Of course, in addition to the books that I'll be reading over the coming 40 days (discussed yesterday), there are a number of books that helped inspire and cultivate this project idea in its infancy. They basically fall in two categories.
The first category includes what I have taken to calling "project books," which are autobiographical accounts of people who set themselves some specific goal and then go about trying to make it happen. Accounts like the ones below helped me get in a mindset for a project like this in the first place, even before I had an actual idea for what my particular project would be.
- The Know-It-All: One Man's Humble Quest to Become the Smartest Person in the World by A.J. Jacobs: Jacobs reads every word of the Encyclopedia Britannica, from A to Z, and writes about the amazing experience.
- The Year of Living Biblically: One Man's Humble Quest to Follow the Bible as Literally as Possible by A.J. Jacobs: In this book, Jacobs attempts to follow the Old Testament laws as closely as possible, even going so far as to drop stones on peoples' shoes in order to "stone" them. Jacobs is a fantastic author, and his account is highly engaging. This is the inspiration (along with the Bible itself, of course) for Ed Dobson's The Year of Living Like Jesus. Jacobs, in fact, wrote the forward to Dobson's book.
- The Good Book: The Bizarre, Hilarious, Disturbing, Marvelous, and Inspiring Things I Learned When I Read Every Single Word of the Bible by David Plotz: Plotz reads the Old Testament from beginning to end, commenting as he goes on what occurs to him. I have attempted to do a similar project, though more piecemeal, over at my Philosopher's Stone blog. I'm still in Leviticus, but I think that's mostly because I haven't set definite goals on this one.
- No Impact Man: The Adventures of a Guilty Liberal Who Attempts to Save the Planet, and the Discoveries He Makes About Himself and Our Way of Life in the Process by Colin Beavan: Beavan attempts to generate no net environmental impact, and the story is truly astounding. It really made me think about the overall impact of even seemingly small decisions, such as choosing to use disposable diapers or getting take-out food.
In addition, I've also read a number of books that have stressed the importance of philanthropy, which have of course also set the seeds of this project in my mind:
- Me to We: Finding Meaning in a Material World by Craig Kielburger & Marc Kielburger: This was a great book, really exploring the stories of two brothers who devote themselves to charitable work, and in fact a whole movement of the upcoming generation who is choosing to turn its back on the materialism that is at the heart of so much of modern American life.
- The 5 Lessons a Millionaire Taught Me About Life and Wealth by Richard Paul Evans: I read this book right as I was getting ready to marry Amber and begin my life as a family man, and it had a profound effect on my views about money and success. The fifth lesson is "Give Back." In fact, many books on finance and success emphasize the importance of this. In addition to Amber's influence, it was this book that made me decide to begin giving a portion of my salary to charity, even when I felt I didn't have the excess to spare.

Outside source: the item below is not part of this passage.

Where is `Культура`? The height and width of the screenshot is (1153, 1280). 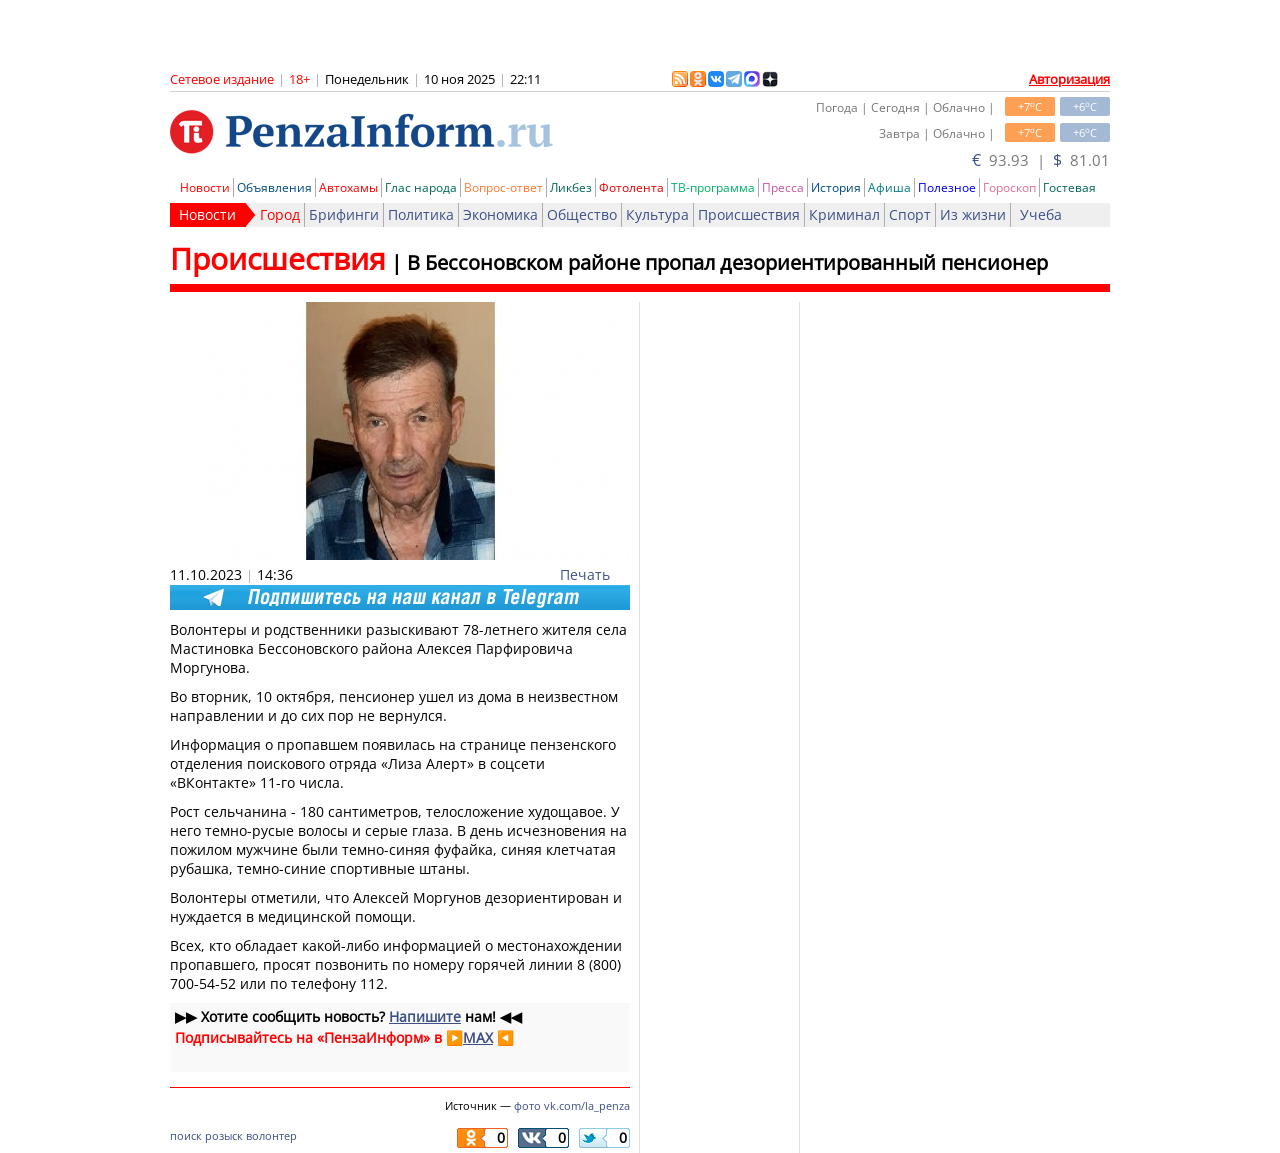
Культура is located at coordinates (657, 214).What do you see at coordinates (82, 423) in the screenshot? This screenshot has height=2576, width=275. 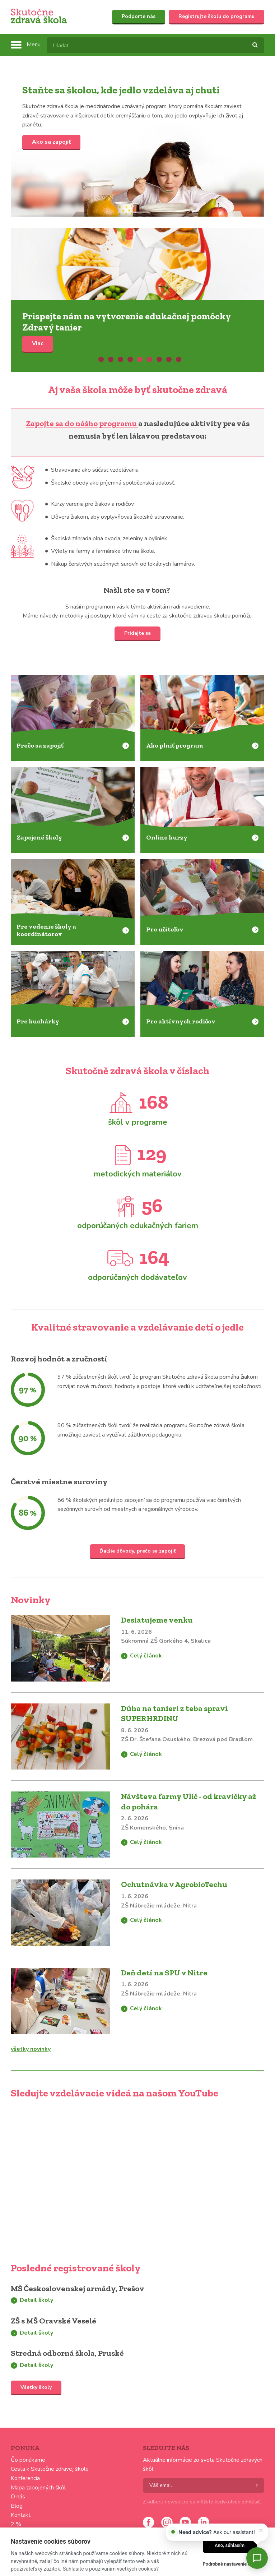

- The Blessed Life: The Simple Secret of Achieving Guaranteed Financial Results by Robert Morris: This is a Christian-based book, which I bought from our church after watching a compelling video series based on it during the Christmas season of 2009. While I certainly think the "Guaranteed" in the title is a bit disingenuous (especially since the author says repeatedly that financial rewards are not guaranteed, even while implying strongly that they are guaranteed - you can't have it both ways, Reverend Morris!), I was intrigued at the strong argument he makes for how important giving, and specifically tithing, is. It's laced throughout the Bible, in places that I would never have expected. I'll discuss some of the thoughts on "tithing" that came out of this book later on.